D’Arcy elected mayor of Joliet

O’Dekirk says he’s ‘very proud of what we accomplished’ in 8 years

Election 2024
Gregg Kessling points to a TV displaying election results as Terry D'Arcy enters his election night event at Inwood Golf Course, in Joliet, on Tuesday, April 4, 2023.

Terry D’Arcy has been elected mayor of Joliet, holding a 2-1 margin of victory with most votes counted on Tuesday.

D’Arcy said he could not explain the margin of victory but said he looked forward to taking the mayor’s office.

“It’s a pretty exciting thing I’ll tell you,” he said. “I’m looking forward to being able to lead our city.”

D’Arcy told supporters that his goals included revitalizing the city. His run for mayor involved extensive door-to-door campaigning, visiting voters first hand, and appealing to those who thought they weren’t being heard at city hall.

“I’ve been part of this community for 30 years,” D’Arcy said in a phone interview. “I think a lot of people remembered that."

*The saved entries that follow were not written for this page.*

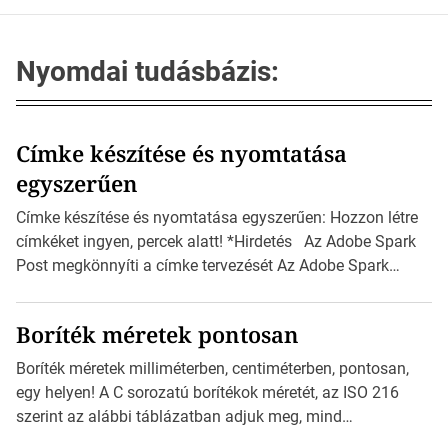
Nyomdai tudásbázis:
Címke készítése és nyomtatása
egyszerűen
Címke készítése és nyomtatása egyszerűen: Hozzon létre
címkéket ingyen, percek alatt! *Hirdetés Az Adobe Spark
Post megkönnyíti a címke tervezését Az Adobe Spark
Inspirációs galériája rengeteg professzionálisan
megtervezett sablont tartalmaz, amelyek segítségével
Boríték méretek pontosan
igazán foroghatnak a kreatív fogaskerekek, miközben
zajlik a saját címke készítése. Hogyan készítsünk címkét?
Boríték méretek milliméterben, centiméterben, pontosan,
Válasszon méretet és alakot: Válassza ki a kívánt címke
egy helyen! A C sorozatú borítékok méretét, az ISO 216
méretét. Akár néhány […]
szerint az alábbi táblázatban adjuk meg, mind
milliméterben, mind centiméterben. *Hirdetés C sorozatú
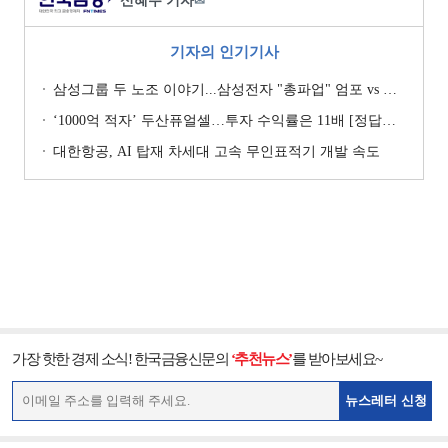
신혜주 기자
✉
기자의 인기기사
삼성그룹 두 노조 이야기...삼성전자 "총파업" 엄포 vs 삼성重 '노사 원팀' 자처
‘1000억 적자’ 두산퓨얼셀…투자 수익률은 11배 [정답은 TSR]
대한항공, AI 탑재 차세대 고속 무인표적기 개발 속도
가장 핫한 경제 소식! 한국금융신문의
‘추천뉴스’
를 받아보세요~
뉴스레터 신청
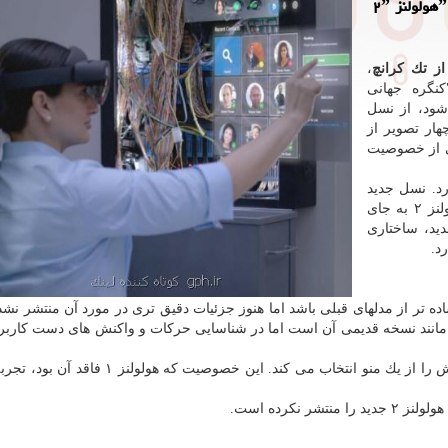
به گزارش كوتاه كننده لینك نخستین تصاویر مربوط به ˮهولولنز ۲ˮ
از تك كرانچ
،
ارد در "كنگره جهانی
زار می شود، از نسل
هار تصویر از
ضی از خصوصیت
رد. نسل جدید
هولولنز در مقایسه با نسل اول آن، كوچك تر است. هولولنز ۲ به جای
ید، ساختاری
د.
ده تر از مدلهای قبلی باشد اما هنوز جزئیات دقیق تری در مورد آن منتشر نش
 مانند نسخه قدیمی آن است اما در شناسایی حركات و واكنش های دست كاربر،
در یكی از تصاویر می بینیم كه كاربر گزینه مورد نظر خویش را از یك منو انتخاب می كند. این خصو
نكرده است.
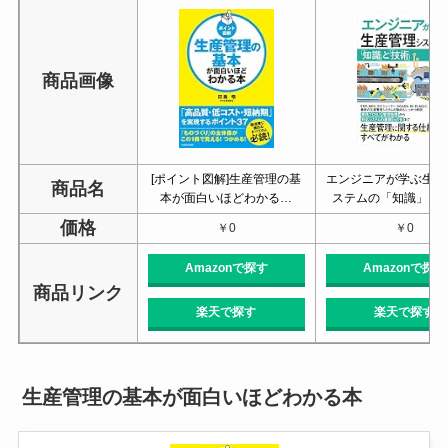
商品画像
[ポイント図解]生産管理の基
エンジニアが学ぶ生産
商品名
本が面白いほどわかる…
ステムの「知識」と
価格
￥0
￥0
Amazonで探す
Amazonで探す
商品リンク
楽天で探す
楽天で探す
生産管理の基本が面白いほどわかる本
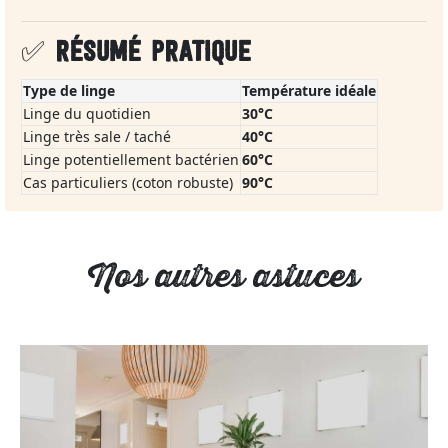
✅
RÉSUMÉ PRATIQUE
Type de linge
Température idéale
Linge du quotidien
30°C
Linge très sale / taché
40°C
Linge potentiellement bactérien
60°C
Cas particuliers (coton robuste)
90°C
Nos autres astuces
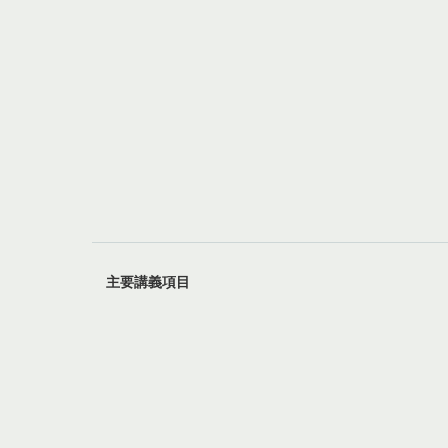
主要講義項目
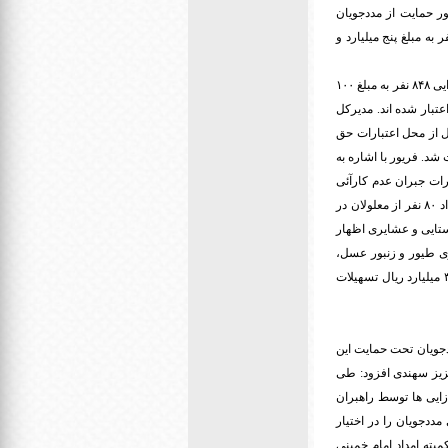
ور حمایت از مددجویان
از کرونا با همکاری صندوق ولایت استان اقدام به پرداخت تسهیلات پنج میلیون تومانی به تعداد ۱۱۰ نفر به مبلغ پنج میلیارد و
وی ادامه داد: از محل اعتبارات تسهیلات مربوط به مراکز آسیب دیده از کرونا در سامانه کارا ۳۵۵ مرکز با اشتغالزایی ۸۴۸ نفر به مبلغ ۱۰۰
عتبار شده اند. مدیرکل
 جهت حمایت از افراد اشتغال یافته، ۳۴ میلیارد و ۵۰۰ میلیون ریال از محل اعتبارات حق
 جامعه هدف بهزیستی پرداخت شد. فریور با اشاره به
ارات جبران عدم کارآئی
معلولین ، اداره کل بهزیستی مبالغی پرداخت می کند، افزود: طی سال گذشته بیش از هشت میلیارد ریال به تعداد ۸۰ نفر از معلولان در
تایی و عشایری اظهار
ته نیز ۶۷ طرح شامل پرورش و فراوری طیور و زنبور عسل،
قالیبافی، ادوات کشاورزی علف چین، پرورش قارچ، محصولات گلخانه ای، زعفران و گیاهان دارویی ) به مبلغ ۳۱ میلیارد ریال تسهیلات
بایجان‌غربی نیز گفت: طی ۲ سال اخیر، بیش از یک هزار و ۵۰۰ نفر از مددجویان تحت حمایت این
عزیز سهندی افزود: طی
جاد شد که ۲ هزار و ۵۰۰ مورد از این اشتغال‌زایی ها توسط راهبران
صصی هستند که از صفر تا ۱۰۰ اشتغال‌زایی برای مددجویان را در اختیار
ط کمیته امداد امام خمینی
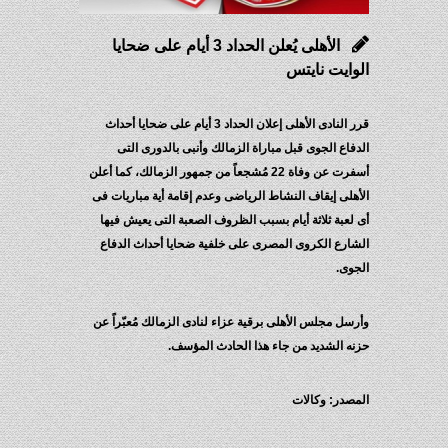
الأهلى يُعلن الحداد 3 أيام على ضحايا
الوايت نايتس
قرر النادى الأهلى إعلان الحداد 3 أيام على ضحايا أحداث
الدفاع الجوى قبل مباراة الزمالك وأنبى بالدورى التى
أسفرت عن وفاة 22 مُشجعاً من جمهور الزمالك، كما أعلن
الأهلى إيقاف النشاط الرياضى وعدم إقامة أية مباريات فى
أى لعبة ثلاثة أيام بسبب الظروف الصعبة التى يعيش فيها
الشارع الكروى المصرى على خلفية ضحايا أحداث الدفاع
الجوى.
وأرسل مجلس الأهلى برقية عزاء لنادى الزمالك مُعبّراً عن
حزنه الشديد من جاء هذا الحادث المؤسف.
المصدر: وكالات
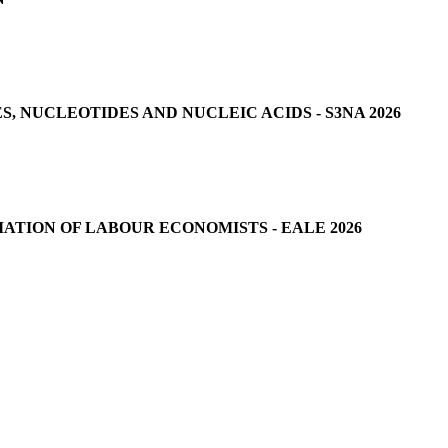
 NUCLEOTIDES AND NUCLEIC ACIDS - S3NA 2026
ATION OF LABOUR ECONOMISTS - EALE 2026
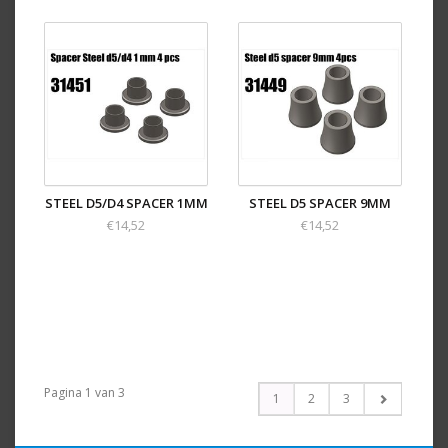
STEEL D5/D4 SPACER 1MM
STEEL D5 SPACER 9MM
€14,52
€14,52
Pagina 1 van 3
1
2
3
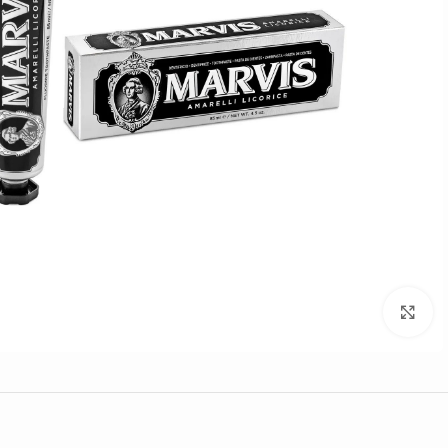
Click to enlarge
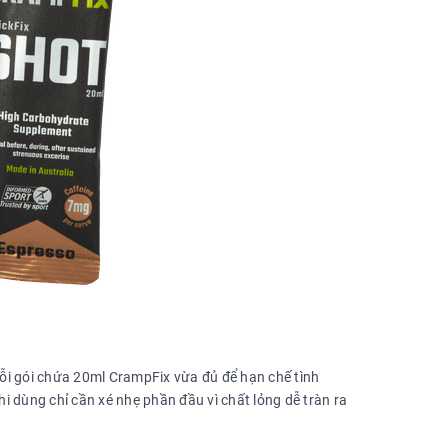
 Mỗi gói chứa 20ml CrampFix vừa đủ để hạn chế tình
hi dùng chỉ cần xé nhẹ phần đầu vì chất lỏng dễ tràn ra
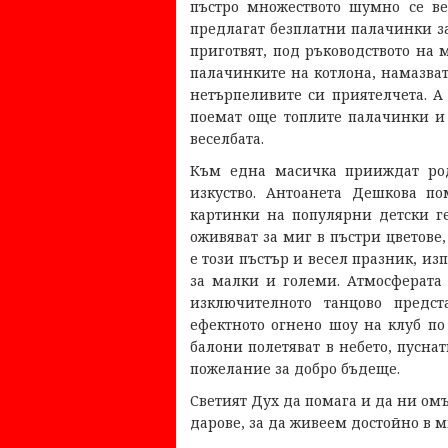
пъстро множеството шумно се ве
предлагат безплатни палачинки за
приготвят, под ръководството на 
палачинките на котлона, намазват
нетърпеливите си приятелчета. А
поемат още топлите палачинки и 
веселбата.
Към една масичка прииждат род
изкуство. Антоанета Дешкова по
картинки на популярни детски ге
оживяват за миг в пъстри цветове
е този пъстър и весел празник, из
за малки и големи. Атмосферата 
изключителното танцово предст
ефектното огнено шоу на клуб по
балони полетяват в небето, пуснат
пожелание за добро бъдеще.
Светият Дух да помага и да ни ом
дарове, за да живеем достойно в м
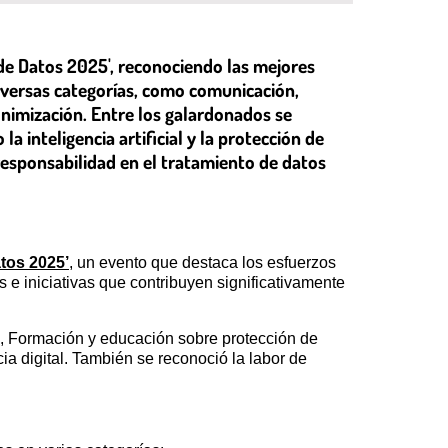
de Datos 2025', reconociendo las mejores
diversas categorías, como comunicación,
onimización. Entre los galardonados se
 inteligencia artificial y la protección de
 responsabilidad en el tratamiento de datos
tos 2025’
, un evento que destaca los esfuerzos
s e iniciativas que contribuyen significativamente
, Formación y educación sobre protección de
cia digital. También se reconoció la labor de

Joliet mayor Bob O’Dekirk thanks his supporters after announcing that he called mayor candidate Terry D’Arcy to concede and let him he would help in the transition.

O’Dekirk conceded to D’Arcy shortly after 8 p.m. and only about an hour after the polls had closed.

“I told Terry I would help in the transition and would be very happy to do so,” O’Dekirk said in a phone interview later.

O’Dekirk was seeking his third term as mayor and fourth consecutive city election victory since becoming a councilman in 2011.

“I am very proud of my record and what we accomplished in the last eight years in Joliet,” O’Dekirk said.

D’Arcy jumped out to a big lead when early voting and mail-in precincts were posted first in both Will County and Kendall County sections of Joliet. He maintained that lead as precincts were counted.

With more than 80% of the vote counted D’Arcy had 7,559 votes to 3,798 for O’Dekirk. Tycee Bell, the third candidate in the Joliet mayoral race, had 1,176 votes.

Terry D'Arcy speaks at an election night event at Inwood Golf Course, in Joliet, on Tuesday, April 4, 2023.

O’Dekirk was seeking his third term. If elected, he would have won four consecutive city elections since first being elected to the City Council in 2011.

Two polls in recent weeks, one done for the D’Arcy campaign, showed D’Arcy with a double-digit lead, an edge that the mayor disputed but proved true as numbers came in Tuesday.

Low turnout was being reported at many Joliet precincts, a trend that could favor an incumbent like O’Dekirk who has a track record of turning out voters on Election Day.

D’Arcy knocked on a lot of potential voters’ doors in a campaign in which he contended residents would get more attention from city government if elected.

Both D’Arcy and Bell were making their first runs for elected office.

Bell also made an appeal to residents who may feel neglected by the city, saying she would call upon her background as a community strategist to give minorities and other groups a bigger say in city government.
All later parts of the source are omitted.